DuckDB: Friendly SQL
SQL is a friendly language. It's easy to learn and straightforward to use. Think of it as a universal language. It's a simplified English that works across many databases.
AI Summary
- This post explores DuckDB's "Friendly SQL," highlighting its advantages in a data-centric world. Though SQL's origins date back to the 1970s, DuckDB modernizes its syntax, making it more approachable and aligned with contemporary data handling practices.
- Key innovations include streamlined data ingestion (CSV, JSON, Parquet), simplified aggregation (using
SUMMARIZE), and the adoption ofIFand other Python-like functions, all within the SQL framework. The document showcases these features through practical code snippets and explains their ease-of-use.- The core message emphasizes that Friendly SQL, implemented in DuckDB, makes SQL more intuitive and efficient. It covers aspects like columnar and data type handling, selection, sorting, and aggregation, demonstrating a commitment to making data manipulation and insights generation smoother for developers and analysts.
An old language that still holds up
SQL was born in the 1970s, making it over 50 years old. Although it has evolved, it hasn't changed dramatically. A veteran coder from the disco era could still read today's SQL and feel right at home.
It's a language you can pick up quickly, and even basic skills can take you far.
That said, it's subjective. For some, the syntax might seem daunting at first. Some folks argue SQL's syntax is clunky or illogical. But don't worry, help is here.
SQL for the 21st century
In recent years, DuckDB has become a hot topic among data professionals. It is a columnar analytical database that's innovative in many ways. So much so that some are choosing it over the trusty Python library pandas.
One of DuckDB's standout features is its updated SQL syntax, dubbed “Friendly SQL.”
This addresses complaints about SQL being too rigid. The creators of DuckDB have cleverly kept the traditional syntax while adding new features. Users can stick with the old, embrace the new, or mix and match.
Below are examples of DuckDB's Friendly SQL in action. These use the file randomers.csv which was generated by synthetic data generator and show how DuckDB handles CSV data with ease.

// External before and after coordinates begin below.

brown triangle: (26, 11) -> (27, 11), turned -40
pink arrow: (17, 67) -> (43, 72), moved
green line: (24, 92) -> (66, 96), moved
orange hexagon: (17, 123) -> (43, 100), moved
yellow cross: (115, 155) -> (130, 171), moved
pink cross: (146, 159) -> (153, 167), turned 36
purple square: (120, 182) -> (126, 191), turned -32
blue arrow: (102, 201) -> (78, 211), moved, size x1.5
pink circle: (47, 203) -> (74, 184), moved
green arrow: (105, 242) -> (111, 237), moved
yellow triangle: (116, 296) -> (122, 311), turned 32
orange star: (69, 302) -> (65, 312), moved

More than just CSV reading
DuckDB makes reading CSVs easy. Just point it to the file (see the example below). The best part? The file can be local or stored in the cloud. DuckDB handles it the same way.
It also processes other formats like JSON and Parquet with the same simplicity.
For complex files, you can use functions like read_csv, read_json, or read_parquet.
No extra libraries or config files needed, which makes life easier for data analysts.
Skip the SELECT
No need to write SELECT *.
If you omit it, DuckDB selects all columns automatically.
FROM 'randomers.csv';
| date_of_birth | name | city |
|---------------|-----------------|--------------------|
| 1996-05-04 | Amanda Wilson | Matthewfurt |
| 1999-07-29 | Joseph Gonzalez | Christophershire |
| 1924-03-14 | Mark Werner | West Jennifermouth |
| NULL | Jordan Ballard | Ronaldstad |
| 1995-12-31 | Anthony Henry | NULL |
Ignore rows with NULL
The COLUMNS(*) expression is a lifesaver.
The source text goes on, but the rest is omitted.